__WHAT YOU WILL DO__. The result should be an exact copy of every record, with no pictures kept.
------------------------------------------------------------
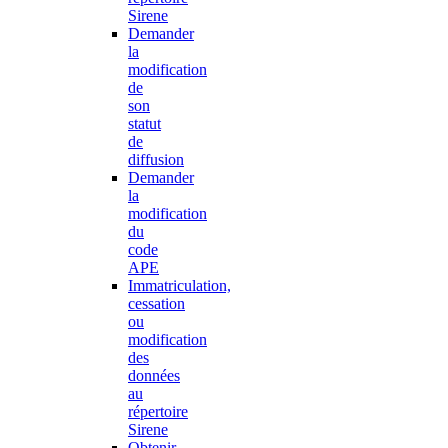
Sirene
Demander
la
modification
de
son
statut
de
diffusion
Demander
la
modification
du
code
APE
Immatriculation,
cessation
ou
modification
des
données
au
répertoire
Sirene
Obtenir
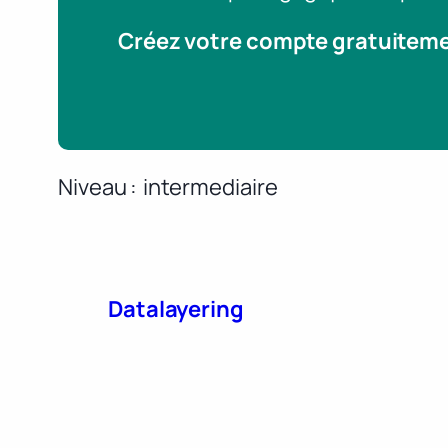
Créez votre compte gratuitem
Niveau
intermediaire
Datalayering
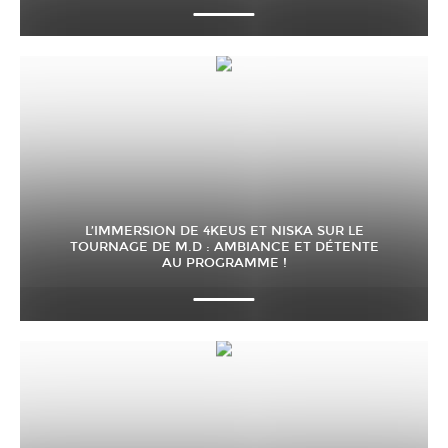
L’IMMERSION DE 4KEUS ET NISKA SUR LE
TOURNAGE DE M.D : AMBIANCE ET DÉTENTE
AU PROGRAMME !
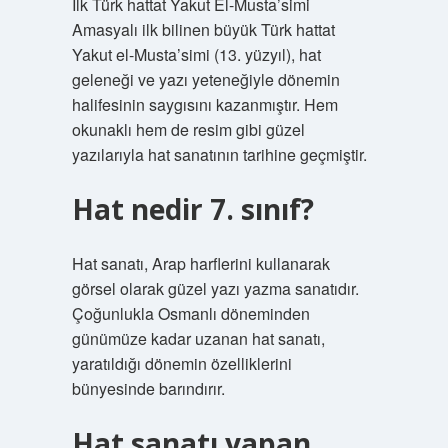
İlk Türk hattat Yakut El-Musta’simi
Amasyalı ilk bilinen büyük Türk hattat
Yakut el-Musta’simi (13. yüzyıl), hat
geleneği ve yazı yeteneğiyle dönemin
halifesinin saygısını kazanmıştır. Hem
okunaklı hem de resim gibi güzel
yazılarıyla hat sanatının tarihine geçmiştir.
Hat nedir 7. sınıf?
Hat sanatı, Arap harflerini kullanarak
görsel olarak güzel yazı yazma sanatıdır.
Çoğunlukla Osmanlı döneminden
günümüze kadar uzanan hat sanatı,
yaratıldığı dönemin özelliklerini
bünyesinde barındırır.
Hat sanatı yapan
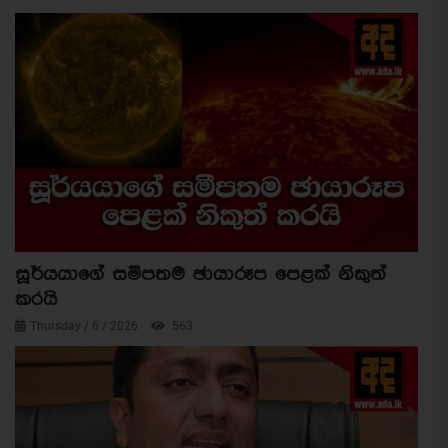
සූර්යයාගේ සමීපතම ඡායාරූප පෙළක් නිකුත්
කරයි
Thursday / 6 / 2026
563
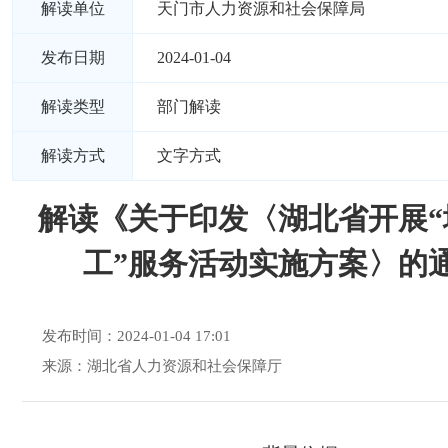
解读单位
天门市人力资源和社会保障局
发布日期
2024-01-04
解读类型
部门解读
解读方式
文字方式
解读《关于印发〈湖北省开展“
工”服务活动实施方案〉的
发布时间：2024-01-04 17:01
来源：湖北省人力资源和社会保障厅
------------------------------------------------------------
__REPLY TO THE EXERCISE__.
Sirene
Demander
la
modification
de
son
statut
de
diffusion
Demander
la
modification
du
code
APE
Immatriculation,
cessation
ou
modification
des
données
au
répertoire
Sirene
Obtenir
Créez votre compte gratuitem
Niveau
intermediaire
Datalayering
L’IMMERSION DE 4KEUS ET NISKA SUR LE
TOURNAGE DE M.D : AMBIANCE ET DÉTENTE
AU PROGRAMME !
İlk Türk hattat Yakut El-Musta’simi
Amasyalı ilk bilinen büyük Türk hattat
Yakut el-Musta’simi (13. yüzyıl), hat
geleneği ve yazı yeteneğiyle dönemin
halifesinin saygısını kazanmıştır. Hem
okunaklı hem de resim gibi güzel
yazılarıyla hat sanatının tarihine geçmiştir.
Hat nedir 7. sınıf?
Hat sanatı, Arap harflerini kullanarak
görsel olarak güzel yazı yazma sanatıdır.
Çoğunlukla Osmanlı döneminden
günümüze kadar uzanan hat sanatı,
yaratıldığı dönemin özelliklerini
bünyesinde barındırır.
Hat sanatı yapan
සූර්යයාගේ සමීපතම ඡායාරූප පෙළක් නිකුත්
කරයි
Thursday / 6 / 2026
563
解读单位
天门市人力资源和社会保障局
发布日期
2024-01-04
解读类型
部门解读
解读方式
文字方式
解读《关于印发〈湖北省开展“
工”服务活动实施方案〉的
发布时间：2024-01-04 17:01
来源：湖北省人力资源和社会保障厅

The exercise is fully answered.